The original image (left) vs. the filtered image (right)

Below is the result on the second portion of the image. There is next to no improvement in the sharpness of the image. So while it may be possible to slightly improve sharpness, where the picture is not badly blurred, excessive blur is impossible to “remove”. Improvements in acuity may be more to the slight contrast adjustments and how they are perceived by the eye.

Photographic blur you can’t get rid of

Photographs sometimes contain blur. Sometimes the blur is so bad that it can’t be removed, no matter the algorithm. Algorithms can’t solve everything, even those based on physics. Photography ultimately exists because of the existence of glass lenses – you can’t make any sort of camera without them. Lenses have aberrations (although lenses these days are pretty flawless) – some of these can be dealt with in-situ using corrective algorithms.
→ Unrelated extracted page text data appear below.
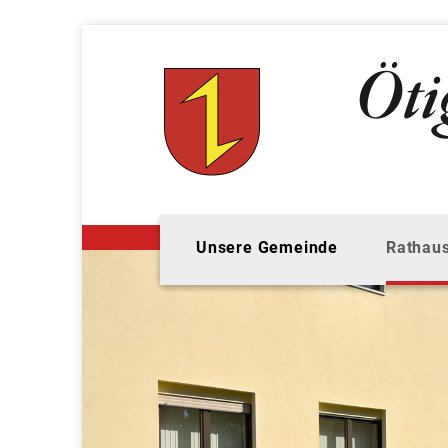
Unsere Gemeinde
Rathaus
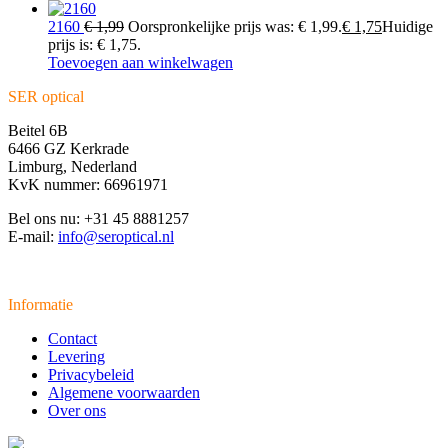
2160
€
1,99
Oorspronkelijke prijs was: € 1,99.
€
1,75
Huidige
prijs is: € 1,75.
Toevoegen aan winkelwagen
SER optical
Beitel 6B
6466 GZ Kerkrade
Limburg, Nederland
KvK nummer: 66961971
Bel ons nu: +31 45 8881257
E-mail:
info@seroptical.nl
Informatie
Contact
Levering
Privacybeleid
Algemene voorwaarden
Over ons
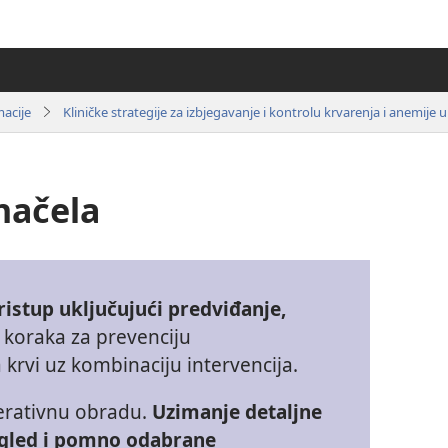
acije
načela
istup uključujući predviđanje,
koraka za prevenciju
krvi uz kombinaciju intervencija.
erativnu obradu.
Uzimanje detaljne
egled i pomno odabrane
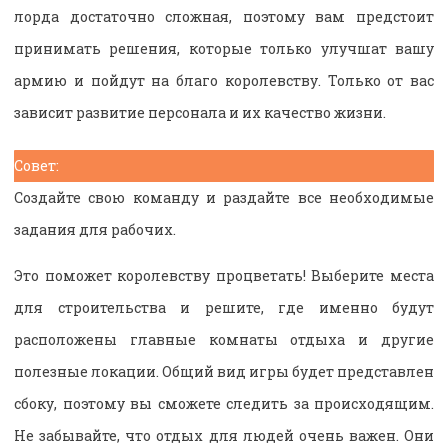
лорда достаточно сложная, поэтому вам предстоит
принимать решения, которые только улучшат вашу
армию и пойдут на благо королевству. Только от вас
зависит развитие персонала и их качество жизни.
Совет:
Создайте свою команду и раздайте все необходимые
задания для рабочих.
Это поможет королевству процветать! Выберите места
для строительства и решите, где именно будут
расположены главные комнаты отдыха и другие
полезные локации. Общий вид игры будет представлен
сбоку, поэтому вы сможете следить за происходящим.
Не забывайте, что отдых для людей очень важен. Они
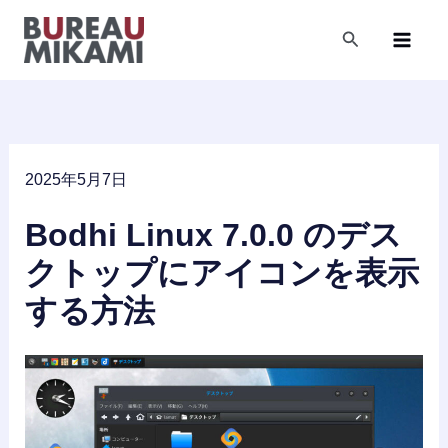
内
容
検
索
を
ス
キ
ッ
プ
2025年5月7日
Bodhi Linux 7.0.0 のデス
クトップにアイコンを表示
する方法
Some of this blur is attributable to vibration – no one has hands *that* steady, and tripods aren’t always convenient. Image stabilization, or vibration reduction has done a great job in retaining image sharpness. This is especially important in low-light situations where the photograph may require a longer exposure. The rule of thumb is that a camera should not be hand-held at shutter speeds slower than the equivalent focal length of the lens. So a 200mm lens should not be handheld at speeds slower than 1/200 sec.

Sometimes though, the screen on a digital camera doesn’t tell the full story either. The resolution may be too small to appreciate the sharpness present in the image – and a small amount of blur can reduce the quality of an image. Here is a photograph taken in a low light situation, which, with the wrong settings, resulted in a longer exposure time, and some blur.
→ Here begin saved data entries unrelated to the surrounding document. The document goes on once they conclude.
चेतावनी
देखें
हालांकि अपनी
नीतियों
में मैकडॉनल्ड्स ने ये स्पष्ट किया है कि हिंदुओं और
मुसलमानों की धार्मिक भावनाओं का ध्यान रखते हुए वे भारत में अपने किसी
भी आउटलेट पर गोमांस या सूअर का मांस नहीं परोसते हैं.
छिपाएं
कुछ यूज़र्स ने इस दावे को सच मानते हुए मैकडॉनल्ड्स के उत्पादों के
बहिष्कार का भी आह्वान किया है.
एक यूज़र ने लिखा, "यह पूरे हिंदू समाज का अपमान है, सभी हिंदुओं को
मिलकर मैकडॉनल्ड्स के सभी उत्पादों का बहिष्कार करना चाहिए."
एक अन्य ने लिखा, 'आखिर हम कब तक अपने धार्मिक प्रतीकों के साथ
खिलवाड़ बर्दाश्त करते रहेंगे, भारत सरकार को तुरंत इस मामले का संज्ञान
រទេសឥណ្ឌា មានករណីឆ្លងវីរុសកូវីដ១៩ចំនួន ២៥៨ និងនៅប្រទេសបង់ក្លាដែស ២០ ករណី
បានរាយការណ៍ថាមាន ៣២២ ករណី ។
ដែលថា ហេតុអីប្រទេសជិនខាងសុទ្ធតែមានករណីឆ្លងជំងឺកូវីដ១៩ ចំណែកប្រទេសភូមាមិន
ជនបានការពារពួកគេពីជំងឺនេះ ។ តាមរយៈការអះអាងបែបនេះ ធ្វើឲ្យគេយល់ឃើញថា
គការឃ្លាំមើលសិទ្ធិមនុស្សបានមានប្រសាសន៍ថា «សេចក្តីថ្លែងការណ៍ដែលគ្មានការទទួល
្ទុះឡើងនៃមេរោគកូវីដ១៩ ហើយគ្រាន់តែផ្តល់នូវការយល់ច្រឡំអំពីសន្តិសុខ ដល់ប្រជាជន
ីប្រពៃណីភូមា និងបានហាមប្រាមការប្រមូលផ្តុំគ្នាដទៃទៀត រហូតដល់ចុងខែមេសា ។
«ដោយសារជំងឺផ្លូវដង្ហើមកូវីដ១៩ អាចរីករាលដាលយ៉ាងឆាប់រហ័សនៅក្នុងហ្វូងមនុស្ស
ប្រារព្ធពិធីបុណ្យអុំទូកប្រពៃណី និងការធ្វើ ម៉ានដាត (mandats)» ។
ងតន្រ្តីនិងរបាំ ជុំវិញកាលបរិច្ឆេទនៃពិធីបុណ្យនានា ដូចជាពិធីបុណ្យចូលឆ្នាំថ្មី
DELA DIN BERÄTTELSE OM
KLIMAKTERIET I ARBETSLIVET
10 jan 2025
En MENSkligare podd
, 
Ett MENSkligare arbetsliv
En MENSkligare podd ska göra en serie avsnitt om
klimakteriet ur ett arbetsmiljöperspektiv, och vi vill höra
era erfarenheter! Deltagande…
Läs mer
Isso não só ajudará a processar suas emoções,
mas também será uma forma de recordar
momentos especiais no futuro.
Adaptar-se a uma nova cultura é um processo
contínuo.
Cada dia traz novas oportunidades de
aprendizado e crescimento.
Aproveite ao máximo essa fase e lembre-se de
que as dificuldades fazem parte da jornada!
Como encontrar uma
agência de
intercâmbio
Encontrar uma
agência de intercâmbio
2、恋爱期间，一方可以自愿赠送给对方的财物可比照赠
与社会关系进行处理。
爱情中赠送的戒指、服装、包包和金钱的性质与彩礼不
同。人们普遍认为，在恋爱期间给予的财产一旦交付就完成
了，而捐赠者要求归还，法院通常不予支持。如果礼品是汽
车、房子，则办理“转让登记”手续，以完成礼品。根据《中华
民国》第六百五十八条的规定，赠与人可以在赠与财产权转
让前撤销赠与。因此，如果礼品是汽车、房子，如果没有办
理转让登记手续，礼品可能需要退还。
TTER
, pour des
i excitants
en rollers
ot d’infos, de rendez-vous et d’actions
Another instance relates to close-up, or macro photography, where the depth-of-field can be quiet shallow. Here is an  example of a close-up shot of the handle of a Norwegian mangle board. The central portion of the horse, near the saddle, is in focus, the parts to either side are not – and this form of blur is impossible to suppress. Ideally in order to have the entire handle in focus, one would have to use a technique known as focus stacking (available in some cameras).

Here is another example of a can where the writing at the top of the can is almost in focus, whereas the writing at the bottom is out-of-focus – due in part to the angle the shot was taken, and the shallow depth of field. It may be possible to sharpen the upper text, but reducing the blur at the bottom may be challenging.